**WHAT THE TASK ASKS**
Each entry should be transcribed exactly as written, and any picture left out.

**EXCERPTED DATA**
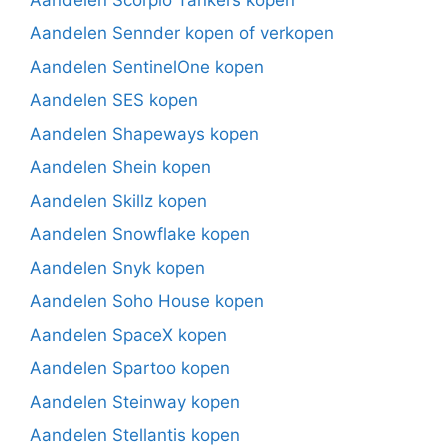
Aandelen Sennder kopen of verkopen
Aandelen SentinelOne kopen
Aandelen SES kopen
Aandelen Shapeways kopen
Aandelen Shein kopen
Aandelen Skillz kopen
Aandelen Snowflake kopen
Aandelen Snyk kopen
Aandelen Soho House kopen
Aandelen SpaceX kopen
Aandelen Spartoo kopen
Aandelen Steinway kopen
Aandelen Stellantis kopen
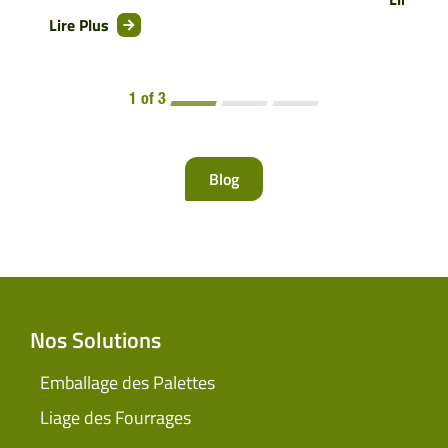
Lire Plus
1 of 3
Blog
Nos Solutions
Emballage des Palettes
Liage des Fourrages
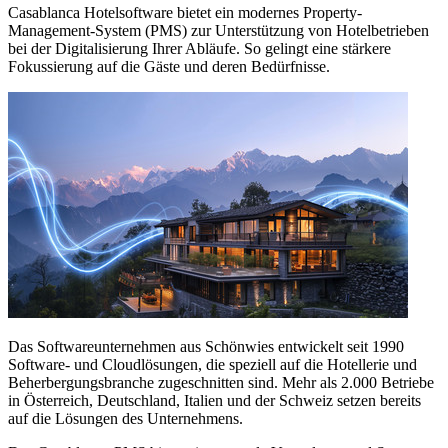
Casablanca Hotelsoftware bietet ein modernes Property-
Management-System (PMS) zur Unterstützung von Hotelbetrieben
bei der Digitalisierung Ihrer Abläufe. So gelingt eine stärkere
Fokussierung auf die Gäste und deren Bedürfnisse.
Das Softwareunternehmen aus Schönwies entwickelt seit 1990
Software- und Cloudlösungen, die speziell auf die Hotellerie und
Beherbergungsbranche zugeschnitten sind. Mehr als 2.000 Betriebe
in Österreich, Deutschland, Italien und der Schweiz setzen bereits
auf die Lösungen des Unternehmens.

**OUTPUT OF THE EXERCISE**
Aandelen Sennder kopen of verkopen
Aandelen SentinelOne kopen
Aandelen SES kopen
Aandelen Shapeways kopen
Aandelen Shein kopen
Aandelen Skillz kopen
Aandelen Snowflake kopen
Aandelen Snyk kopen
Aandelen Soho House kopen
Aandelen SpaceX kopen
Aandelen Spartoo kopen
Aandelen Steinway kopen
Aandelen Stellantis kopen
Lire Plus
1 of 3
Blog
Nos Solutions
Emballage des Palettes
Liage des Fourrages
Casablanca Hotelsoftware bietet ein modernes Property-
Management-System (PMS) zur Unterstützung von Hotelbetrieben
bei der Digitalisierung Ihrer Abläufe. So gelingt eine stärkere
Fokussierung auf die Gäste und deren Bedürfnisse.
Das Softwareunternehmen aus Schönwies entwickelt seit 1990
Software- und Cloudlösungen, die speziell auf die Hotellerie und
Beherbergungsbranche zugeschnitten sind. Mehr als 2.000 Betriebe
in Österreich, Deutschland, Italien und der Schweiz setzen bereits
auf die Lösungen des Unternehmens.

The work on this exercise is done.